A PubMed review of the English literature revealed 55 cases of CCS treated with corticosteroids for which the response was clearly described. Of the 57 patients, including our 2 cases, a symptomatic response was reported for 48 (84 %). On the other hand, the remaining 9 patients (16 %) did not respond clinically to corticosteroids. (Table 1) [2, 4, 7–11]. Among the 9 steroid-resistant cases, 7 cases described the clinical course after the treatment with corticosteroids and 2 cases didn’t. Out of these 7 patients, five could achieve clinical remission by immunosuppressive treatments (four patients: calcineurin inhibitor, one patient: infliximab), one received colectomy, and last one died without additional treatment.
An autoimmune mechanism has been more strongly suggested to underlie the pathophysiology of CCS since a recent study showed that IgG4-positive plasma cells infiltrated the lamina propria in the polyps of patients with CCS (positive IgG4 immunostaining [>5 cells/HPF] in 22 (52 %) of 42 polyps from 13 CCS patients) . A basic research reported that activation of Toll-like receptors (TLRs) in basophils of patients with IgG4-related diseases induced a large amount of IgG4 by B cells, this enhancement of IgG4 production was associated with B cell activating factor (BAFF) and IL-13 . In our Case 2, the high serum concentrations of IgG4 and the high number of IgG4-positive plasma cells in gastrointestinal polyps were detected before CyA treatments. Additionally, both the serum concentrations of IgG4 and the number of IgG4-positive plasma cells in gastrointestinal polyps could improve after PSL and CyA treatments. Previous and our data suggest that a part of CCS would be the IgG4-related disease due to IgG4 producing B cells with BAFF and IL-13 production through immune response, particularly innate immune response.

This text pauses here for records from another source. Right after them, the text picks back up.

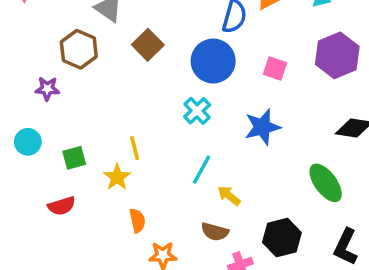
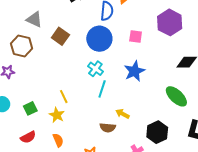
cyan line: (202, 169) -> (102, 89), moved
orange semicircle: (137, 221) -> (58, 140), moved
brown semicircle: (215, 232) -> (108, 128), moved

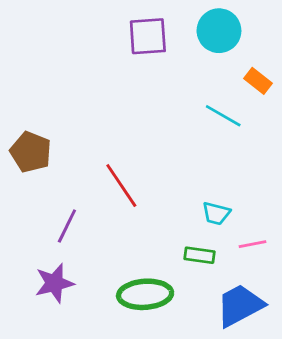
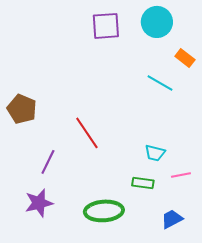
blue trapezoid: (240, 305) -> (172, 219), size x0.6

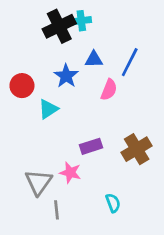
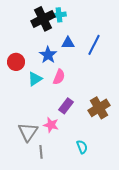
pink semicircle: (109, 90) -> (59, 77), moved
purple rectangle: (91, 146) -> (66, 106), turned -35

Although those findings regarding IgG4 expression weren’t found in our Case 1, concomitant MDS was observed in our Case 1. Previously, Suzuki et al. also reported a CCS case associated with MDS . The incidence rate of MDS in CCS patients was unclear, whereas several retrospective studies and a recent cohort study have demonstrated the high incidence rate (10–28 %) of autoimmune diseases, such as hypothyroidism and rheumatoid arthritis, in patients with MDS [14–17]. Thus, there is the strong association between autoimmune diseases and MDS. Surprisingly, this cohort study reported that MDS patients with autoimmune diseases had significantly better clinical outcome including overall survival rate and leukemia transformation rate compared to those without autoimmune diseases . In our Case 1, MDS concomitant with CCS was classified as low risk based on the International Prognostic Scoring System score, and the prognosis was expected to be good. These data also suggested that CCS might be autoimmune disease. Furthermore, aggressive immunosuppressive treatments in MDS with autoimmune diseases were reported to be effective for not only controlling autoimmune phenomena but also leading to hematological response . Taking these data into account, immunosuppressive treatments, particularly CyA, would be reasonable for CCS concomitant with MDS, like our Case 1.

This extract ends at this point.